- [Task instructions]: Once the pictures are removed, restate the data below word for word.

^^^^

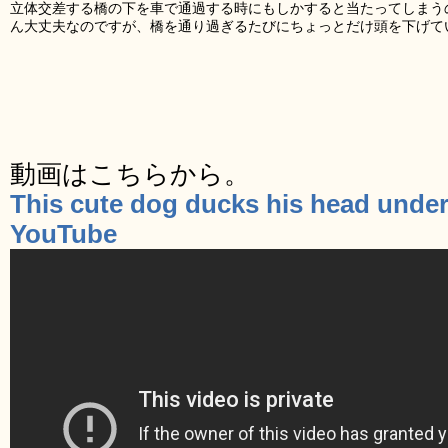
立体交差する橋の下を車で通過する時にもしかすると当たってしまう
ん大丈夫なのですが、橋を通り過ぎるたびにちょっとだけ頭を下げて
動画はこちらから。
This cute dog ducks his head under
YouTube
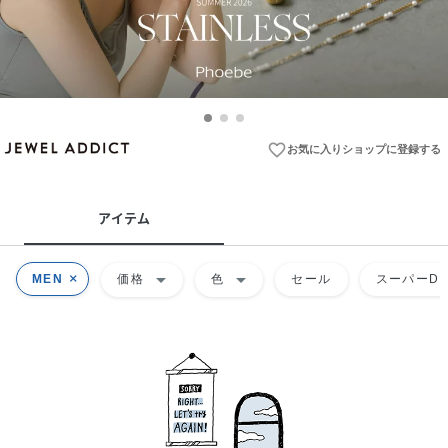
favorite_border
お気に入りショップに登録する
アイテム
arrow_drop_down
arrow_drop_down
MEN
価格
色
セール
スーパーDE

^^^^

- [Response to the exercise]:
立体交差する橋の下を車で通過する時にもしかすると当たってしまう
ん大丈夫なのですが、橋を通り過ぎるたびにちょっとだけ頭を下げて
動画はこちらから。
This cute dog ducks his head under
YouTube
favorite_border
お気に入りショップに登録する
アイテム
arrow_drop_down
arrow_drop_down
MEN
価格
色
セール
スーパーDE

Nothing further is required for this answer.